Rumor had it that Ephraim and his brother had taken up whoring as well. One night, and I heard this from the bartender himself, Ephraim and William had taken a back booth and were irritating other customers with loudly spoken dirty jokes. The bartender had been about to throw them out when they grew hushed. Ephraim had opened a small, long box, the sort that holds necklaces, and was indeed showing his brother a strange rose quartz medallion. As the bartender walked up, Ephraim snapped the case shut and winked at his brother.
The strange medallion was seen soon after—around the throat of nineteen-year-old Suzie Reiman, the achingly beautiful daughter of the bank president. After her mother’s death when she was twelve, Suzie had been the apple of Albert’s eye. William lacked the discretion even to try and keep the affair secret. Even the gossip column of the
Kingsport Chronicle
made remarks much more transparent than Ephraim’s freaky window. Albert Reiman tried shipping his daughter off to Milan “to study art.” Suzie responded in great Gothic fashion and attempted to cut off her head with an electric carving knife, which heretofore had only been useful in mangling Thanksgiving turkeys.
William had lost his position at the bank and fell to drink. His brother seemed to have deserted him. William stopped his patronage of the White Ship, a rather well-known Kingsport landmark, and instead began drinking boilermakers at Pete’s. Marie struggled to keep her head up. But as money played out and her employment solution as an aide at Kinder Kare failed to pay for Emily’s needs, she divorced William and headed toward warmer climes.

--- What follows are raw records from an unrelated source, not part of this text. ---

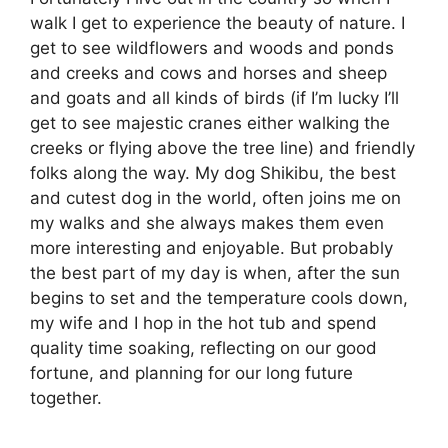
walk I get to experience the beauty of nature. I
get to see wildflowers and woods and ponds
and creeks and cows and horses and sheep
and goats and all kinds of birds (if I’m lucky I’ll
get to see majestic cranes either walking the
creeks or flying above the tree line) and friendly
folks along the way. My dog Shikibu, the best
and cutest dog in the world, often joins me on
my walks and she always makes them even
more interesting and enjoyable. But probably
the best part of my day is when, after the sun
begins to set and the temperature cools down,
my wife and I hop in the hot tub and spend
quality time soaking, reflecting on our good
fortune, and planning for our long future
together.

William’s demise was without drama although not without pathos. One drunken night he declared to the patrons of Pete’s that he knew something. He stumbled out into the dark snow at closing time. The next morning when his car was found on Pete’s lot the police were called. They found him frozen in the same alley Marie had turned up in seven years before.
Ephraim paid for a fabulous funeral. He sat alone stroking the rose quartz amulet that had last been Suzie’s. Rumor had it that she had been buried with it, but I think that was an exaggeration. People loved to do that with Ephraim.
After that day we never saw Ephraim. He paid his cook and his butler well. They weren’t the sort to talk about anything; they weren’t even New Englanders. He had female visitors from time to time, usually at the end of October and April; you can imagine the sort of rumors that started. We all watched the rose window those nights. Sometimes there appeared to be flashes of light within as though some sort of signaling were taking place, but most of the time there was simply that murky opalescence that made you think if you just kept watching something would be seen. I confess to have bought a pair of binoculars to gaze upon its eldritch surface.
Then Emily was sighted. She was in college in Arkham. She had been reshaped by who knows how many surgeries. Her head was as upright as her mother’s, no longer permanently cocked as though listening to a secret. Her skin had a much healthier hue. She was not what you would call a pretty woman, but she was not the ugly crying child that had driven her weak father away. We hoped that she would come to town, but if she did what could we say to her? “You sure don’t look as ugly as you used to. How does your poor mama send you to a fancy school? Why this one?” So although it would have eased our curiosities, it may be better that she didn’t run into us.